> **EXERCISE BRIEF**
Without including any pictures, please copy every entry below exactly.

*** DATA UNDER STUDY

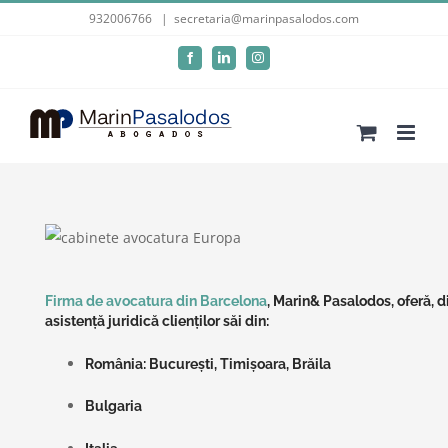
Skip
932006766
|
secretaria@marinpasalodos.com
to
Facebook
LinkedIn
Instagram
content
Firma de avocatura din Barcelona
, Marin& Pasalodos,
oferă, d
asistență juridică clienților săi din:
România: București, Timișoara, Brăila
Bulgaria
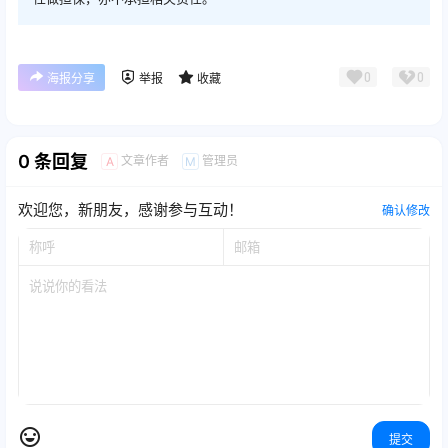
0
0
海报分享
举报
收藏
0 条回复
文章作者
管理员
A
M
欢迎您，新朋友，感谢参与互动！
确认修改
提交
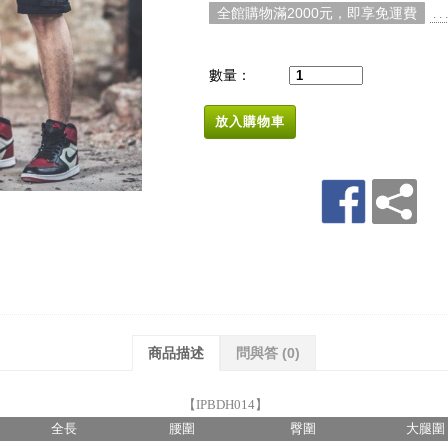
全館購物滿2000元，即享免運費
. 
數量：
放入購物車
商品描述
問與答
(0)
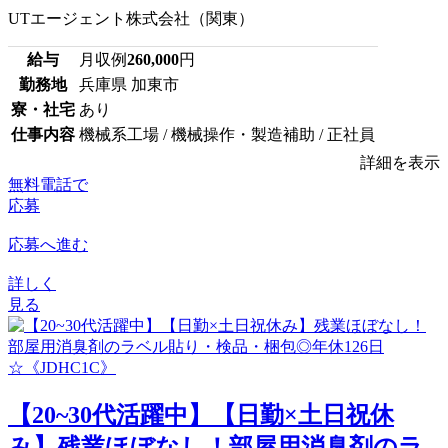
UTエージェント株式会社（関東）
給与
月収例
260,000
円
勤務地
兵庫県 加東市
寮・社宅
あり
仕事内容
機械系工場 / 機械操作・製造補助 / 正社員
詳細を表示
無料電話で
応募
応募へ進む
詳しく
見る
【20~30代活躍中】【日勤×土日祝休
み】残業ほぼなし！部屋用消臭剤のラ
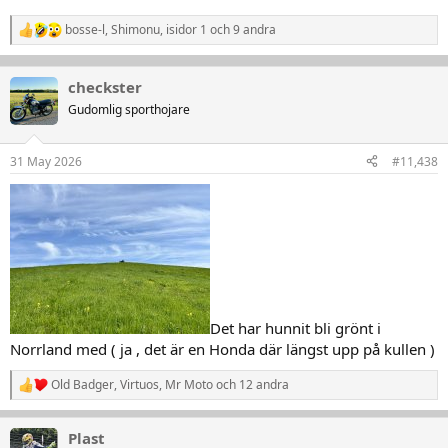
bosse-l
,
Shimonu
,
isidor 1
och 9 andra
R
e
a
k
checkster
t
Gudomlig sporthojare
i
o
n
31 May 2026
#11,438
e
r
:
Det har hunnit bli grönt i
Norrland med ( ja , det är en Honda där längst upp på kullen )
Old Badger
,
Virtuos
,
Mr Moto
och 12 andra
R
e
a
Plast
k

******

> **COMPLETED TASK**
Skip
932006766
|
secretaria@marinpasalodos.com
to
Facebook
LinkedIn
Instagram
content
Firma de avocatura din Barcelona
, Marin& Pasalodos,
oferă, d
asistență juridică clienților săi din:
România: București, Timișoara, Brăila
Bulgaria
0
0
海报分享
举报
收藏
0 条回复
文章作者
管理员
A
M
欢迎您，新朋友，感谢参与互动！
确认修改
提交
全館購物滿2000元，即享免運費
. 
數量：
放入購物車
商品描述
問與答
(0)
UTエージェント株式会社（関東）
給与
月収例
260,000
円
勤務地
兵庫県 加東市
寮・社宅
あり
仕事内容
機械系工場 / 機械操作・製造補助 / 正社員
詳細を表示
無料電話で
応募
応募へ進む
詳しく
見る
【20~30代活躍中】【日勤×土日祝休
み】残業ほぼなし！部屋用消臭剤のラ
bosse-l
,
Shimonu
,
isidor 1
och 9 andra
R
e
a
k
checkster
t
Gudomlig sporthojare
i
o
n
31 May 2026
#11,438
e
r
:
Det har hunnit bli grönt i
Norrland med ( ja , det är en Honda där längst upp på kullen )
Old Badger
,
Virtuos
,
Mr Moto
och 12 andra
R
e
a
Plast
k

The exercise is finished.